__How to complete this task__: Please repeat the lines below exactly. Begin with the line containing "1 million people" and go on through the line containing "industry to deliver".

Page-level text extractions
►
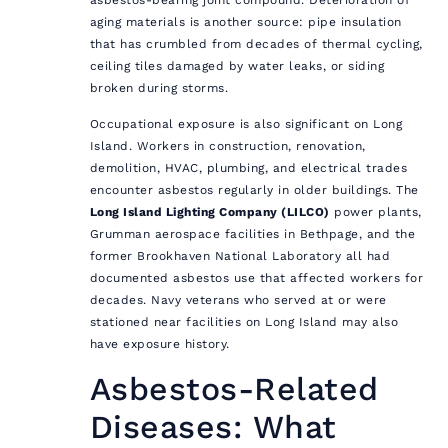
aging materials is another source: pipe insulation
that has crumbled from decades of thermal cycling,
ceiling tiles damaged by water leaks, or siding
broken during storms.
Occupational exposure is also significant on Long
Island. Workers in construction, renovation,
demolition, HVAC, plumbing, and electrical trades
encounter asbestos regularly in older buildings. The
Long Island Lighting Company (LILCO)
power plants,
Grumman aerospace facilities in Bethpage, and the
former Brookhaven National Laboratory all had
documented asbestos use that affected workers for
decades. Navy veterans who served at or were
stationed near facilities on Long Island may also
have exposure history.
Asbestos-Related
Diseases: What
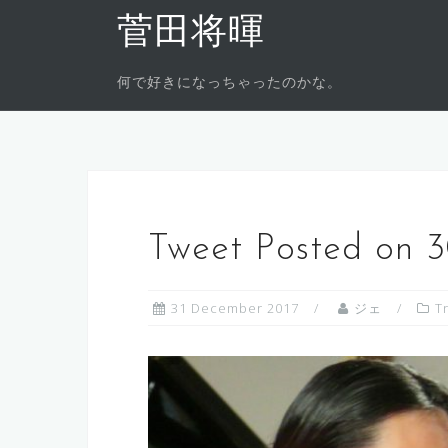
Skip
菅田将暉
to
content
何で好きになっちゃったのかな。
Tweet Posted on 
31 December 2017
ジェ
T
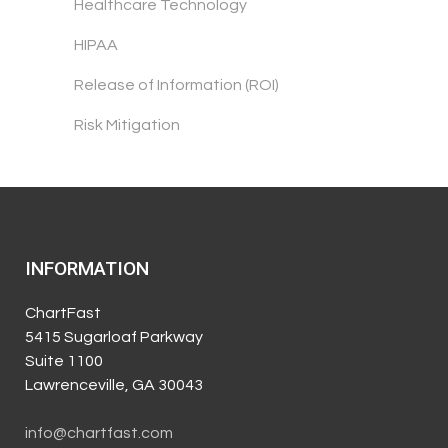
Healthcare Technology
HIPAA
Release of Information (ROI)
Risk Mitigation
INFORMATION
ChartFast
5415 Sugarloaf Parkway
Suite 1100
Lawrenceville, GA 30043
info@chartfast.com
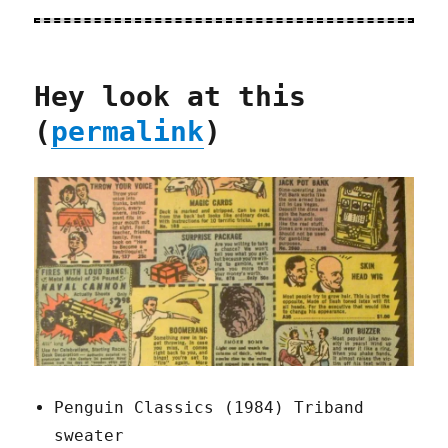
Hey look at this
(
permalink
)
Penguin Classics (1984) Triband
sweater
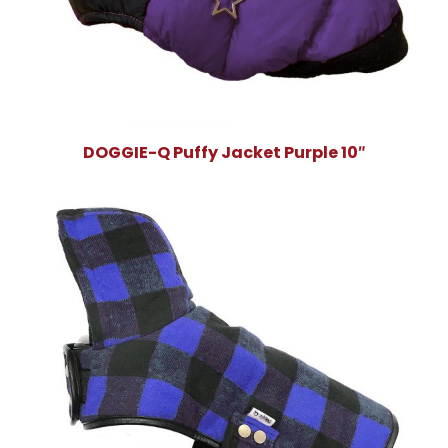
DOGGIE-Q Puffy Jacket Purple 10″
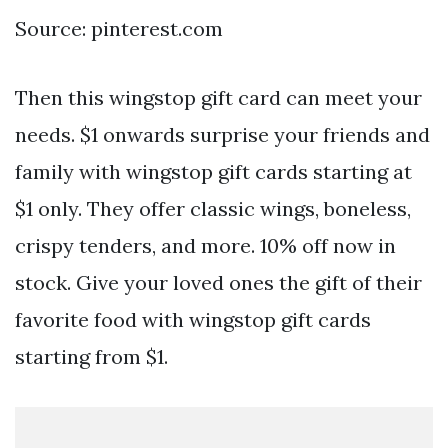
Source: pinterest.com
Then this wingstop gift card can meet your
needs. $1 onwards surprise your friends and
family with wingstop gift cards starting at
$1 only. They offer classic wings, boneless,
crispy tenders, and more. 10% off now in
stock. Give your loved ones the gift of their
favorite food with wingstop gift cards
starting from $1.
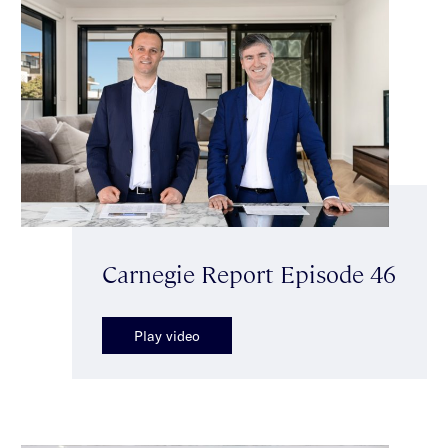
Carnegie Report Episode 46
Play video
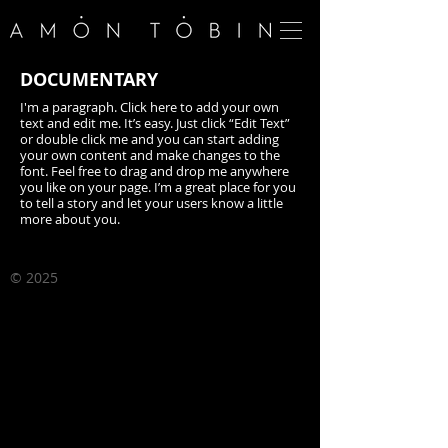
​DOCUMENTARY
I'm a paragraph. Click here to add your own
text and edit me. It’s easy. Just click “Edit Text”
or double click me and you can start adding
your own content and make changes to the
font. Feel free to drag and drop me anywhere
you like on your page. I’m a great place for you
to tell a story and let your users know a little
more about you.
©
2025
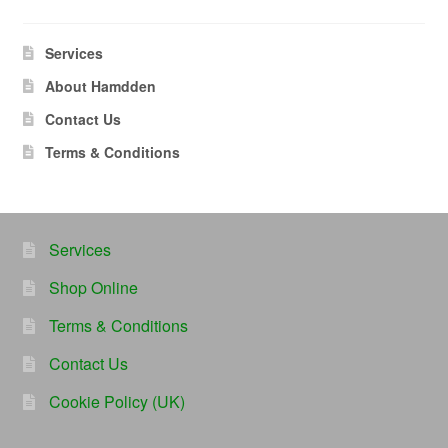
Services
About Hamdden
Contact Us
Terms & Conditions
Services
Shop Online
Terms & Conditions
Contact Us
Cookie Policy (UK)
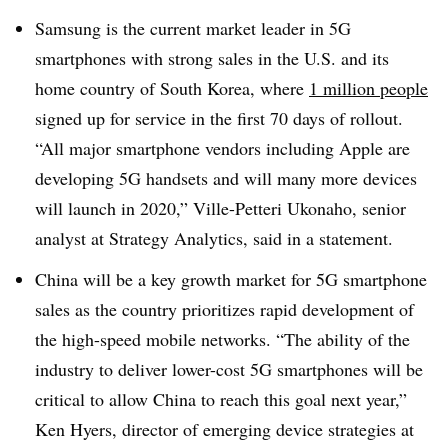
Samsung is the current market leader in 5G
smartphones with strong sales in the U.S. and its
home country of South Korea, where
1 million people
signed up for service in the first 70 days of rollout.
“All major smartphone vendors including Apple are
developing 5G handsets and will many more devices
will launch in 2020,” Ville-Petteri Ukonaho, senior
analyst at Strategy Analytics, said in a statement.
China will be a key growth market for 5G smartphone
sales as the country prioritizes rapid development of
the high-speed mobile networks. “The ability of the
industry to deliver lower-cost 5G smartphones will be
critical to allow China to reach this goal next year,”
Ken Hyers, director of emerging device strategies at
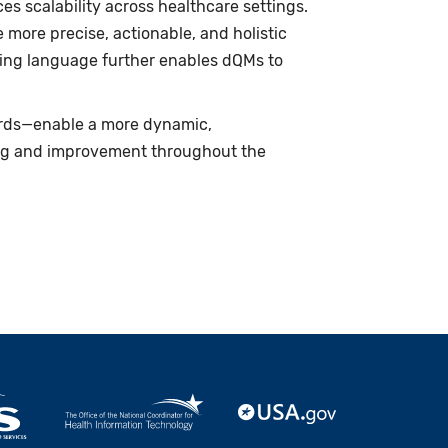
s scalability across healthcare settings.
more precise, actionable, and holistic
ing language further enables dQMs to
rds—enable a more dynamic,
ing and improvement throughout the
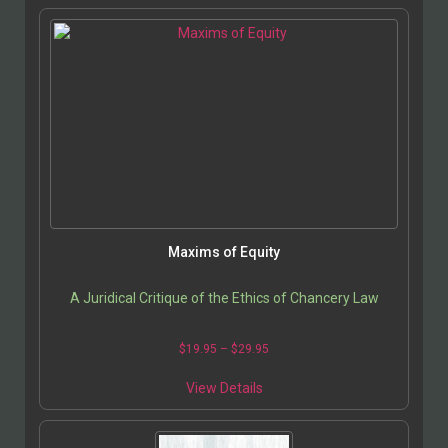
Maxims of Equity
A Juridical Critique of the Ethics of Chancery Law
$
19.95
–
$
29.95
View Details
◄
__Answer area__:
1 million people
signed up for service in the first 70 days of rollout.
“All major smartphone vendors including Apple are
developing 5G handsets and will many more devices
will launch in 2020,” Ville-Petteri Ukonaho, senior
analyst at Strategy Analytics, said in a statement.
China will be a key growth market for 5G smartphone
sales as the country prioritizes rapid development of
the high-speed mobile networks. “The ability of the
industry to deliver lower-cost 5G smartphones will be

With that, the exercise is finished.